FAUX. Les valeurs maximales d’évaporation constatées à ce jour de l’évaporation sur les réserves de substitution sont de l’ordre de 3 à 4% du volume stocké. La pluviométrie compense largement l’évaporation.

  • L’irrigation concerne une majorité des départements :

VRAI. 69 sur 102 départements français ont une surface irriguée significative.

  • L’eau potable est prioritaire :

VRAI. L’eau est un patrimoine commun de la Nation. La déclinaison territoriale de la loi sur l’eau donne priorité à l’eau potable. Pour ne pas que les usages de l’eau soient en concurrence 3 enveloppes de volumes sont définies par ressource et par usage : eau potable – industrie – irrigation. Les agriculteurs prélèvent de l’eau brute et comme tout citoyen il donne priorité à l’alimentation en eau potable.

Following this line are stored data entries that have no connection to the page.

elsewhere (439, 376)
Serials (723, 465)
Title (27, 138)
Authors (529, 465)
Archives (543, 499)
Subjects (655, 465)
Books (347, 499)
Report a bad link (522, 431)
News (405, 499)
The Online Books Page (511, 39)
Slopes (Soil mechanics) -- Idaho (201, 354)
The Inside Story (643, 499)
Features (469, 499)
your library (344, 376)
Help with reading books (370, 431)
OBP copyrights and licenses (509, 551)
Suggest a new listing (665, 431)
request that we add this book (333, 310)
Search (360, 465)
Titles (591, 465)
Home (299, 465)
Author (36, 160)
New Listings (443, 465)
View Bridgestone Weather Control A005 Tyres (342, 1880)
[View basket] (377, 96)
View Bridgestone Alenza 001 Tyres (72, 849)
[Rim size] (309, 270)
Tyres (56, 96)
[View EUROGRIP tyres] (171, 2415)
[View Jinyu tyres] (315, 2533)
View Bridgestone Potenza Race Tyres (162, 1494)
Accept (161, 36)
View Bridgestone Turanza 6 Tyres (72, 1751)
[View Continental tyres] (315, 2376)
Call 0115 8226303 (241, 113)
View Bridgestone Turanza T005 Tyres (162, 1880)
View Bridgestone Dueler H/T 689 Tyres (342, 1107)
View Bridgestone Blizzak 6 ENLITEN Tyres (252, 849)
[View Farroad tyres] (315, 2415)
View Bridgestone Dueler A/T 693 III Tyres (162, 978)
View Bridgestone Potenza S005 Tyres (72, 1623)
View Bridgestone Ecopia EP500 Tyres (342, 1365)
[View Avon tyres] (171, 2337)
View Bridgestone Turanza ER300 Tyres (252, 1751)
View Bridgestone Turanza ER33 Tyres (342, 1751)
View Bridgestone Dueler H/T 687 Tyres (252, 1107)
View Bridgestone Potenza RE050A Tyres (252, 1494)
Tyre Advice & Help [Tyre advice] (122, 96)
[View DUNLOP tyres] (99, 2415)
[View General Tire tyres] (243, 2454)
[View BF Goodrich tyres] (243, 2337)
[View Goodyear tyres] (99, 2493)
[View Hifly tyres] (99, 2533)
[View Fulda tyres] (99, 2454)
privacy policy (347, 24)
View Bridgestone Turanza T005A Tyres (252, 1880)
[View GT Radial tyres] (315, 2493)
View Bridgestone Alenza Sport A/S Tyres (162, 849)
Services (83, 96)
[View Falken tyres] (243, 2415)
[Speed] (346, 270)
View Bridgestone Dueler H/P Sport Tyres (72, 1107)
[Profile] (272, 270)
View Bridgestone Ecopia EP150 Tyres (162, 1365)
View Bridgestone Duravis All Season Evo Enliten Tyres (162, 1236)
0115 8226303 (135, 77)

  • Le stockage pénalise les ressources en eau potable

FAUX.  Le SEV a procédé à des simulations de ses ressources en eau en prenant en compte le scénario moyen du GIEC de 2014, et en se projetant à 30 ans (durée d’amortissement des ouvrages) et 50 ans. Il apparaît que les ressources en eau potable, tout comme la Sèvre, même avec une évolution, maîtrisée mais inéluctable, des besoins domestiques avec la démographie et la température, sous l’effet de l’augmentation de la température et de l’évapotranspiration des végétaux, pourront (tout comme la Sèvre) connaître des épisodes de rupture. La réflexion sur un stockage accru, non seulement pour l’agriculture mais aussi pour l’eau potable, doit être menée. Le SEV a demandé notamment que le plan de secours départemental ORSEC Eau prenne en compte d’ores et déjà un scénario de deux années 2005 ou 2017 consécutives, pour mettre en évidence les éventuels volumes qui manqueront.